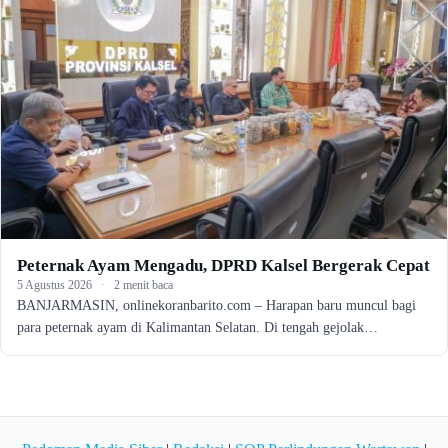
Peternak Ayam Mengadu, DPRD Kalsel Bergerak Cepat
5 Agustus 2026
·
2 menit baca
BANJARMASIN, onlinekoranbarito.com – Harapan baru muncul bagi
para peternak ayam di Kalimantan Selatan. Di tengah gejolak…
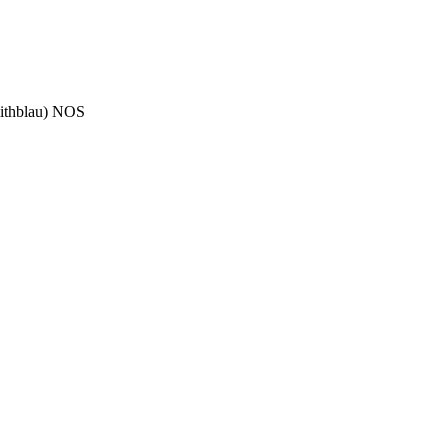
lithblau) NOS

* [Work request] Restate the entries verbatim, without pictures.

* [Solution for this task]
Peternak Ayam Mengadu, DPRD Kalsel Bergerak Cepat
5 Agustus 2026
·
2 menit baca
BANJARMASIN, onlinekoranbarito.com – Harapan baru muncul bagi
para peternak ayam di Kalimantan Selatan. Di tengah gejolak…
lithblau) NOS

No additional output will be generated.